D. FINANCIAL SUPPORT
The potential for financing educational programs, incentives, and support of landowners who use sustainable management and BMPs received considerable attention from the Committee.
Recommendations
- Encourage producers to develop a statewide check-off program on timber sales modeled after the check-off program for other agricultural commodities. The revenue generated would be used to support a variety of programs, including research, marketing initiatives, value-added wood products and landowner and public education.
- Consider use of the revenues derived from the soil conservation portion of the Missouri Parks and Soils Sales Tax to sustain soil productivity for sustainable forest management and forest resources in Missouri within the guidelines of current legislation.
- Support the continued use of the Missouri Department of Conservation's Conservation Sales Tax as a source of funding for programs that enhance forestry programs.
- Reduce tax liability for timber owners who use sustainable management
and Best Management Practices by
- Create a sliding scale of capital gains tax on the sale of timber.
- Expense management costs
- Recommend a double deduction for net cost of timber stand improvement.
- Request Congress to raise the threshold on inheritance taxes and reduce rate of inheritance taxes.

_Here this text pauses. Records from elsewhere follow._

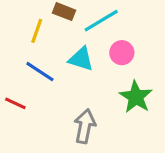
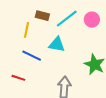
pink circle: (122, 53) -> (92, 20), moved

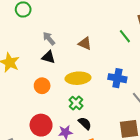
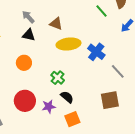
brown triangle: (85, 43) -> (56, 24), moved
yellow ellipse: (78, 78) -> (68, 44), moved
blue cross: (117, 78) -> (96, 52), turned 30

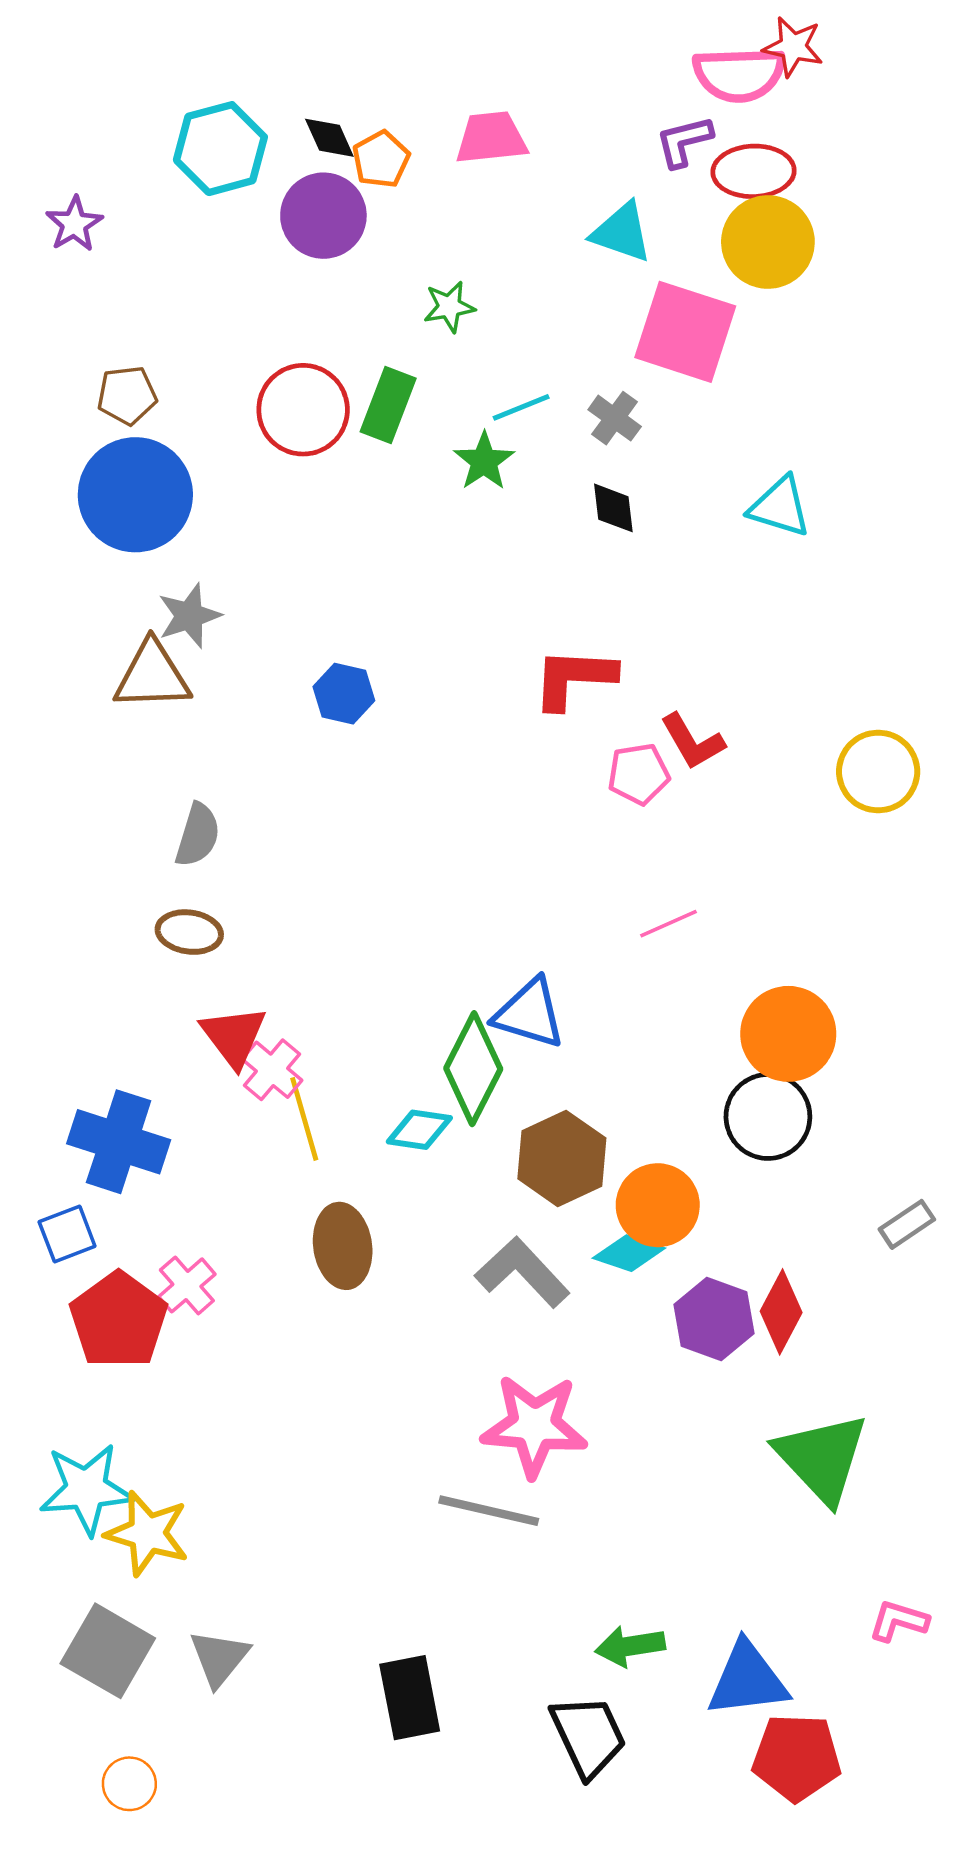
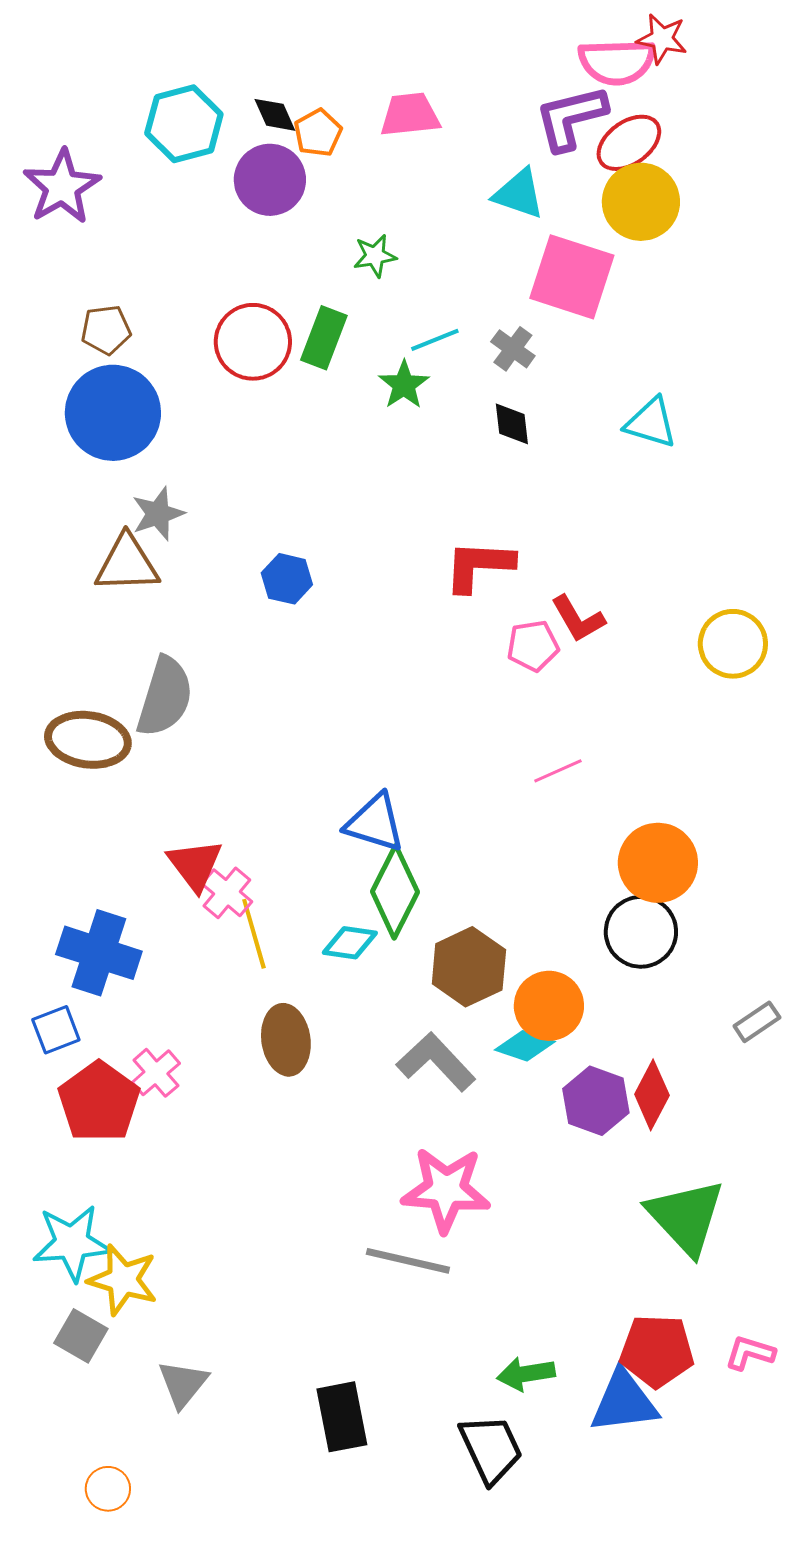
purple L-shape: (684, 141) -> (571, 118), size x1.5
red ellipse: (754, 171) -> (629, 143), turned -34
purple star: (74, 224) -> (62, 187), size x1.6
gray semicircle: (198, 835) -> (165, 697), size x1.5
brown ellipse: (189, 932) -> (88, 740), moved, size x1.5
blue triangle: (530, 1014) -> (375, 823), moved
gray square: (108, 1651) -> (81, 1336), moved, size x0.7
red pentagon: (797, 1757) -> (657, 1351), moved

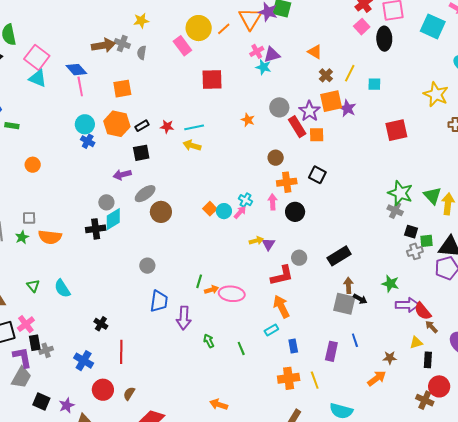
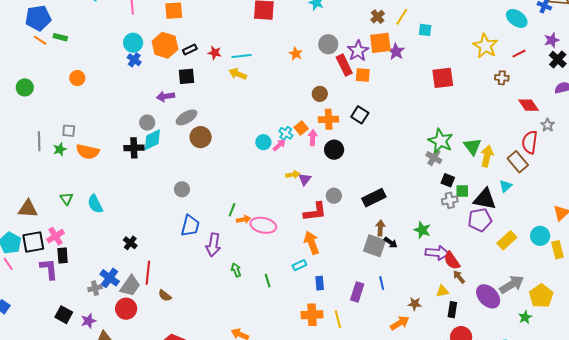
orange square: (210, 209) -> (301, 128), moved
gray cross: (46, 350) -> (95, 288), moved
gray trapezoid: (21, 377) -> (130, 286), moved
brown semicircle: (129, 394) -> (165, 296), moved, turned -88

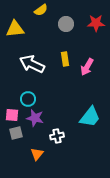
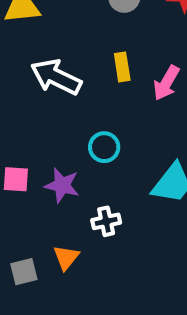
cyan circle: (28, 99) -> (104, 147), moved
gray square: (16, 133) -> (24, 272), moved

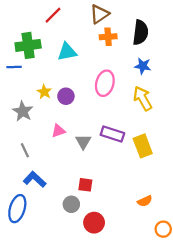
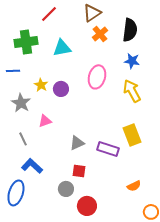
orange cross: (108, 37) -> (100, 34), turned -35
blue line: (14, 67) -> (13, 71), moved
pink triangle: (58, 131) -> (45, 121), moved
purple rectangle: (112, 134) -> (108, 149), moved
gray triangle: (83, 142) -> (77, 143), moved, turned 35

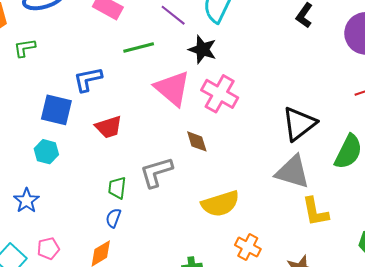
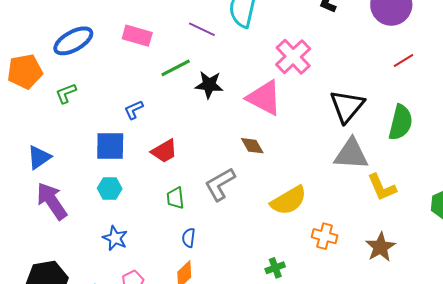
black star: (202, 49) -> (209, 85), moved
blue L-shape: (88, 79) -> (134, 110), size x0.7
pink triangle: (172, 88) -> (264, 98), moved
pink cross: (220, 94) -> (293, 57), moved, turned 30
green trapezoid: (117, 188) -> (175, 198), moved
blue star: (26, 201) -> (115, 238), moved

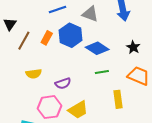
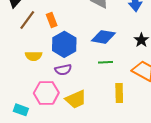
blue hexagon: (71, 35) -> (64, 44), moved
orange rectangle: (47, 38) -> (52, 20), turned -56
blue diamond: (97, 48) -> (103, 37), turned -30

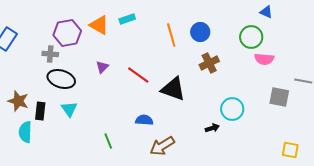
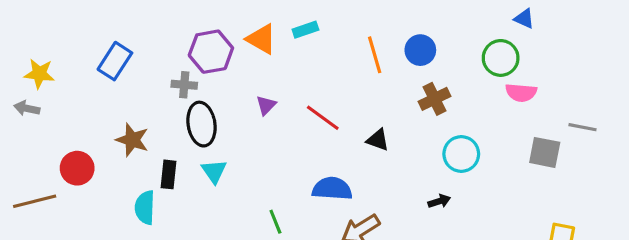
black ellipse: (61, 79) -> (202, 124), turned 64
black triangle: (173, 89) -> (378, 140), size x0.6
brown star: (18, 101) -> (132, 140), moved
cyan circle: (232, 109) -> (461, 154), moved
blue semicircle: (144, 120) -> (332, 189), size x1.4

- Special funding be provided by the Missouri Legislature to support the study of the environmental, economic and social impact of chip mills in the Missouri Ozarks.
E. OTHER
Recommendations
- It is paramount that legislative or administrative initiatives relative to timber management recognize the fundamental rights and responsibilities of property owners. This Committee believes property rights must be protected as consideration is given to increased regulation of Missouri's timber resources. We advocate policies and land use practices that protect our soil and water resources without unduly restricting landowners' discretion to make responsible land use decisions.